_ASSIGNED TASK:_ Lines of the data that contain the word "Contratación" are the ones to copy.

*** Opening of STORED DATA ***

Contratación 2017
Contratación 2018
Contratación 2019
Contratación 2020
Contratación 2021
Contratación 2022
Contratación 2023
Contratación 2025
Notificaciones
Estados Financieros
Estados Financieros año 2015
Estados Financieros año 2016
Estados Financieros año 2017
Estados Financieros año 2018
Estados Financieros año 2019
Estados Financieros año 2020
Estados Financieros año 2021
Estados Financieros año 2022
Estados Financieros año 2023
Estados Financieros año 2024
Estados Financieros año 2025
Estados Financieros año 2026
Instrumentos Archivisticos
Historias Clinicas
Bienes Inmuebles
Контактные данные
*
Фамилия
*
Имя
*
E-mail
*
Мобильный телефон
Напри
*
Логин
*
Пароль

*** Close of STORED DATA ***
*** Opening of STORED DATA ***

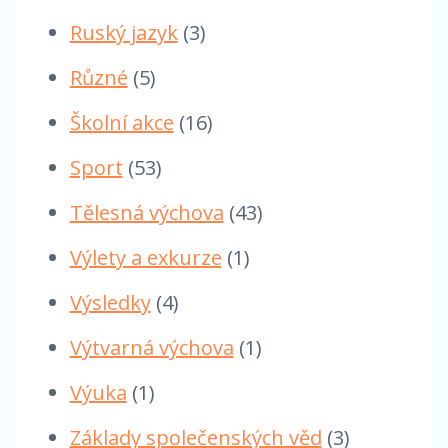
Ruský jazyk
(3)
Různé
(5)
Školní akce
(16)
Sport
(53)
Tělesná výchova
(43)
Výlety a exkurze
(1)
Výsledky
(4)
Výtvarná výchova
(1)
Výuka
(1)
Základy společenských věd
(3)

*** Close of STORED DATA ***

_ANSWER TO THE PROBLEM:_
Contratación 2017
Contratación 2018
Contratación 2019
Contratación 2020
Contratación 2021
Contratación 2022
Contratación 2023
Contratación 2025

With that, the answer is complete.